STUDY MATERIAL START

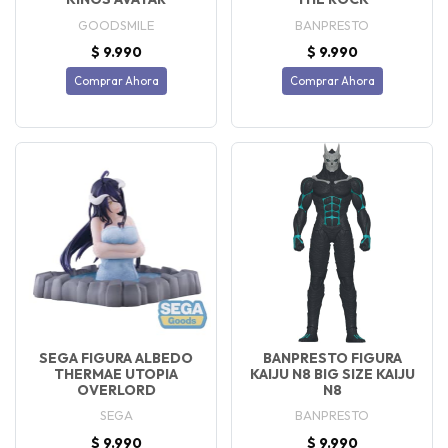
GOODSMILE
BANPRESTO
$ 9.990
$ 9.990
Comprar Ahora
Comprar Ahora
SEGA FIGURA ALBEDO
BANPRESTO FIGURA
THERMAE UTOPIA
KAIJU N8 BIG SIZE KAIJU
OVERLORD
N8
SEGA
BANPRESTO
$ 9.990
$ 9.990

STUDY MATERIAL END

_PROBLEM STATEMENT_: Skip the images and write out the rest of the listing exactly.

_YOUR SOLUTION_:
GOODSMILE
BANPRESTO
$ 9.990
$ 9.990
Comprar Ahora
Comprar Ahora
SEGA FIGURA ALBEDO
BANPRESTO FIGURA
THERMAE UTOPIA
KAIJU N8 BIG SIZE KAIJU
OVERLORD
N8
SEGA
BANPRESTO
$ 9.990
$ 9.990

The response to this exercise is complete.